## Exercise directions
In the entries below, find the line containing "Ihre Bewertung hinzufügen" and the line containing "SOCIALMEDIA". Copy those two lines and everything between them exactly, and only that.

## Data listing
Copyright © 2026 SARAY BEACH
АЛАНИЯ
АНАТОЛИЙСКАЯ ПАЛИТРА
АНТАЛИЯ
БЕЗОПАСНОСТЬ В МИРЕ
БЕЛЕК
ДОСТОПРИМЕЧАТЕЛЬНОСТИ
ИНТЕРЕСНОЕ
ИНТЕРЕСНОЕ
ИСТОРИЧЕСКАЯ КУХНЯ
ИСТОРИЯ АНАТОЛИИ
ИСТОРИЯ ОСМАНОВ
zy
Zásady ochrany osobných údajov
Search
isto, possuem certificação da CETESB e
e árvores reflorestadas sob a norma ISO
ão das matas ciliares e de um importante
---
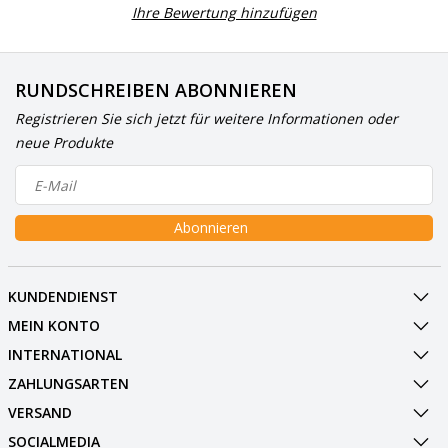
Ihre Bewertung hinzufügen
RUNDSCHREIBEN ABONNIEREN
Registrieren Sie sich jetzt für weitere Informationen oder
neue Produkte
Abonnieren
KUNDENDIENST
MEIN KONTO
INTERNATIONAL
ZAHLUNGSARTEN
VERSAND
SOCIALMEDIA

## Task solution
Ihre Bewertung hinzufügen
RUNDSCHREIBEN ABONNIEREN
Registrieren Sie sich jetzt für weitere Informationen oder
neue Produkte
Abonnieren
KUNDENDIENST
MEIN KONTO
INTERNATIONAL
ZAHLUNGSARTEN
VERSAND
SOCIALMEDIA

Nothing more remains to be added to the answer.